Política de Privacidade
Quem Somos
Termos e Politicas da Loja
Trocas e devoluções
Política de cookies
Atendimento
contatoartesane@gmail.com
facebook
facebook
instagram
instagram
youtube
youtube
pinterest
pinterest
********
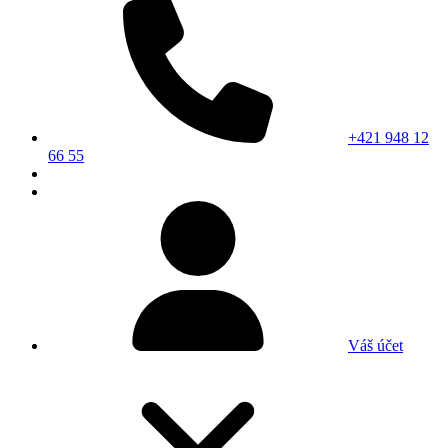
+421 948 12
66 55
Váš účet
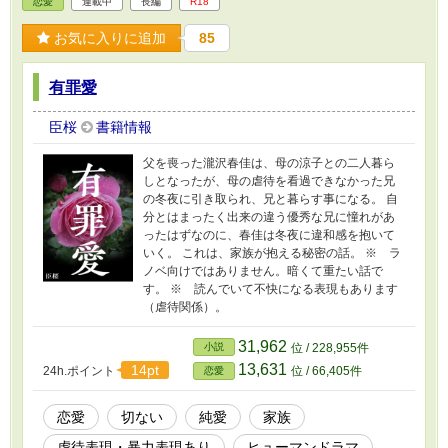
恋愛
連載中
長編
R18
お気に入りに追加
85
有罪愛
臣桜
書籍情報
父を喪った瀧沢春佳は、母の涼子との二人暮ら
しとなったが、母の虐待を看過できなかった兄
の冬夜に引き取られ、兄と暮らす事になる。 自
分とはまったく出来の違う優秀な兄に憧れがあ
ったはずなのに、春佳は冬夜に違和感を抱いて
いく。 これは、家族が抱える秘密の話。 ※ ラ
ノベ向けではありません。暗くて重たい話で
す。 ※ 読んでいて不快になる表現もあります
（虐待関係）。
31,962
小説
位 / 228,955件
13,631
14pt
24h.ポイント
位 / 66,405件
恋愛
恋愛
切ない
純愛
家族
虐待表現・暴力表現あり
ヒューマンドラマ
********
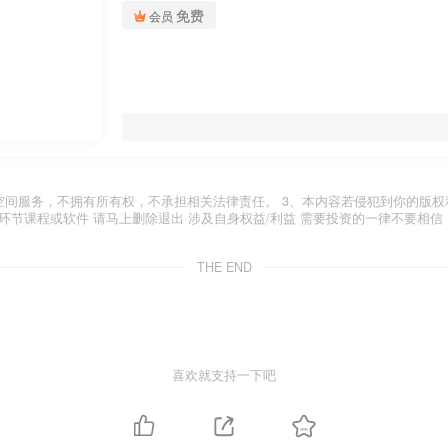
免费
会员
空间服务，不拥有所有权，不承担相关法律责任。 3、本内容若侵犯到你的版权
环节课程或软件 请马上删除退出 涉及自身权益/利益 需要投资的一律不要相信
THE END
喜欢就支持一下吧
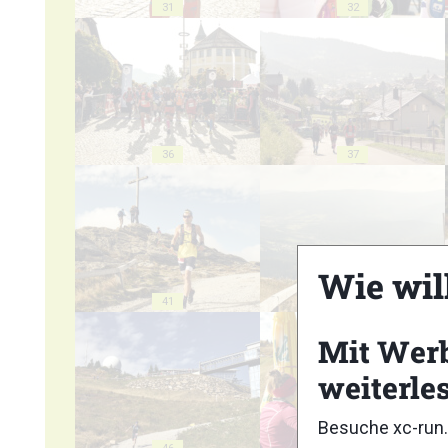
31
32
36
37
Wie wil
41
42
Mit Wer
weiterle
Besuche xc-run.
********
DESCRIPTION OF THE TASK -> Tell how many lines in the entries above include the word "Política", and respond with the number alone.

COMPLETED TASK -> 2